Although this report has since proven incorrect, the results of
Frank’s research, as well as the essentially similar findings of
an investigation by Himmler in August 1942, were reason enough for
Hitler himself to have serious doubts about his purely Aryan
origin.
[…] First of all, these investigations decisively contradicted
the allegation that Hitler’s grandfather was Jewish. Since Alois
Schiclgruber was born on June 7, 1837, a Jew named Frankenberger
would have had to have been employed in Graz in that same year.

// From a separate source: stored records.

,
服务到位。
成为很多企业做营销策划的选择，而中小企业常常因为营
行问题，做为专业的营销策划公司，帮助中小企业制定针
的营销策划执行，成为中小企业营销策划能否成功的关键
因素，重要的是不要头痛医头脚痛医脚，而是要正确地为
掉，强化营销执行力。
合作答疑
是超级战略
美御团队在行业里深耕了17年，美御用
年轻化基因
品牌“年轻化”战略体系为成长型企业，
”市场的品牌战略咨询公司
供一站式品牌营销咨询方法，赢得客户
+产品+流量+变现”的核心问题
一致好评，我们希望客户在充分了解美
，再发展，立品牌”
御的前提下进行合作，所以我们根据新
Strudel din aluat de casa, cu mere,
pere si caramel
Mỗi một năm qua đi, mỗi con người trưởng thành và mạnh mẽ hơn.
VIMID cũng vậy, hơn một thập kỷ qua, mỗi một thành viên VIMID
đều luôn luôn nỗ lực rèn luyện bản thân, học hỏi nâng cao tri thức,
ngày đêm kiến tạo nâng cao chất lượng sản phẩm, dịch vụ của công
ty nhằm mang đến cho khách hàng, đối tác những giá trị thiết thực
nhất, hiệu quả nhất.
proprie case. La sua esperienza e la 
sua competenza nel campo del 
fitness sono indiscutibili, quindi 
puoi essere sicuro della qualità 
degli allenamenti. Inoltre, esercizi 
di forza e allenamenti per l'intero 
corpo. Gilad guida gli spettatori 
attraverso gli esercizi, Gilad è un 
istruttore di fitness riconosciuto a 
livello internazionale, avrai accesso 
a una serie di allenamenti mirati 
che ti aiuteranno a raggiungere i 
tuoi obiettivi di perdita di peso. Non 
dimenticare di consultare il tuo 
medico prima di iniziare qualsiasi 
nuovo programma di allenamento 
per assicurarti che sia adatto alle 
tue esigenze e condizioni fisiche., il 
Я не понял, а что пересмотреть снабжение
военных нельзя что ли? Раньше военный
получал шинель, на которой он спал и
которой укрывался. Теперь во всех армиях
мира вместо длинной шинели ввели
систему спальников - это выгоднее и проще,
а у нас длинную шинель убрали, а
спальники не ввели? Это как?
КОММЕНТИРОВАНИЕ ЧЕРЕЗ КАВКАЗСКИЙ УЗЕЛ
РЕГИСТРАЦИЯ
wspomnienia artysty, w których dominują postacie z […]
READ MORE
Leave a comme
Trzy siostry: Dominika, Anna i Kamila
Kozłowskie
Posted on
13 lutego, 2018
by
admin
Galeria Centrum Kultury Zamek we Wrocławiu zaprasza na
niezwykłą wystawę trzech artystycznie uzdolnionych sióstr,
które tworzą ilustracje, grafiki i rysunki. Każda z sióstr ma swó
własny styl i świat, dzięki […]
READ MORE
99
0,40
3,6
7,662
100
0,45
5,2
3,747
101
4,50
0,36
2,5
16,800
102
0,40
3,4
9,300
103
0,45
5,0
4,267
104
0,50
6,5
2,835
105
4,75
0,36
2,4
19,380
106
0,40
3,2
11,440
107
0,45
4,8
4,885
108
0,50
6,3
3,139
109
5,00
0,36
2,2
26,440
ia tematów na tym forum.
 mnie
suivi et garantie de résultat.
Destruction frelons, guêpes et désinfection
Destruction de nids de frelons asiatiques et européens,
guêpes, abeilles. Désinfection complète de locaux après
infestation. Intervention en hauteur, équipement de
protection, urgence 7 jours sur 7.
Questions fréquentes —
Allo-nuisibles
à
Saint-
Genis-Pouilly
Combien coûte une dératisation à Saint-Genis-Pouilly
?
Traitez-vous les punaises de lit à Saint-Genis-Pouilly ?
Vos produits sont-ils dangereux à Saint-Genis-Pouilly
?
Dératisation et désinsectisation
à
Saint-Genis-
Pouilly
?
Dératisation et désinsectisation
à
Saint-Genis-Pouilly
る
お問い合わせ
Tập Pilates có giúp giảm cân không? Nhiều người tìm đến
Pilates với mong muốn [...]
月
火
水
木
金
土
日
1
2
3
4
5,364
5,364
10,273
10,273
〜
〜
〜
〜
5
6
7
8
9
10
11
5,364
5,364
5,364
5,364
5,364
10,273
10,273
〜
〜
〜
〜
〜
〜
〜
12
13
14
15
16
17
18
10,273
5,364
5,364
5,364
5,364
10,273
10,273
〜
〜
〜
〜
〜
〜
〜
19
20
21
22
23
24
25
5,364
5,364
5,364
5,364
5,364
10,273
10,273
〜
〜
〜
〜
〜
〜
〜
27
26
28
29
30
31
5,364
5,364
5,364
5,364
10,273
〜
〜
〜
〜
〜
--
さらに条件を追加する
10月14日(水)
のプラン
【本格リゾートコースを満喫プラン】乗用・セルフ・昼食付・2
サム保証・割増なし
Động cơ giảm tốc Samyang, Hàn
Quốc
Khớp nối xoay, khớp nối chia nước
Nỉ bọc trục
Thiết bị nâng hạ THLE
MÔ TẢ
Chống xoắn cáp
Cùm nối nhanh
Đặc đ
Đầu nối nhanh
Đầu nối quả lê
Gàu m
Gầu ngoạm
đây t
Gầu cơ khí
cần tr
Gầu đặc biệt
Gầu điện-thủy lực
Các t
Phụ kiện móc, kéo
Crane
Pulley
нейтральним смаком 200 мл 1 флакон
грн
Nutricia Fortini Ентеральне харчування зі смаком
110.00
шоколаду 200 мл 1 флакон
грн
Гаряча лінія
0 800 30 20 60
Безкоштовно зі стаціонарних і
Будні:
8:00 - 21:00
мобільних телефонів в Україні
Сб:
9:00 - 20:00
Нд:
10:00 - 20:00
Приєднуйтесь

Both preconditions, however, are untrue. Neither in the registry
books of the Jewish synagogue nor in the “birth records” of other
religious communities of Graz is a Frankenberger to be found. An
Alois Schicklgruber appears for the first time in 1900; but since
he was much younger than Alois Schicklgruber, he naturally is out
of the question as Alois’ father. The case is similar with Maria
Anna Schicklgruber, who is recorded neither in the Graz “domestic
register” nor in the “municipal register” for the time in
question, which was impossible anyway, since she was living in
Walfviertel in Lower Austria as a subject of the “Counts of
Ottenstein.”
The most recent genealogical studies have cast additional light on
the identity of Hitler’s grandfather. These studies show that the
illegitimate child Alois, whose family name Schicklgruber was not
officially changed to Hitler until 1876, was never acknowledged as
his own child by his alleged father Georg Hiedler — a variant
spelling was Huettler — even when Georg married Maria Anna
Schicklgruber in 1842. This rejection of paternity was
understandable since Hitler’s real grandfather happened to be not
Georg but his brother Johann Nepomuk Huetter. Nepomuk, a wealthy
married man, had apparently, by means of adequate subventions,
convinced his brother Georg to marry the mother of his
illegitimate child Alois, because this made it possible for him to
bring up the little Alois as a child in his household without
arousing the suspicion of his unsuspecting wife. This also readily
explains why Alois spent his childhood and early youth not in his
mother’s house, but in that of his “uncle” Nepomuk Huettler. It
also explains how after Nepomuk’s death in 1888 Alois Hitler’s
financial situation took such a sudden turn for the better. For,
as Maser at least tried to make plausible, after the
legitimization of the name Hitler in 1876, Alois, as sole heir,
apparently inherited his “uncle” Johann Nepomuk’s entire fortune.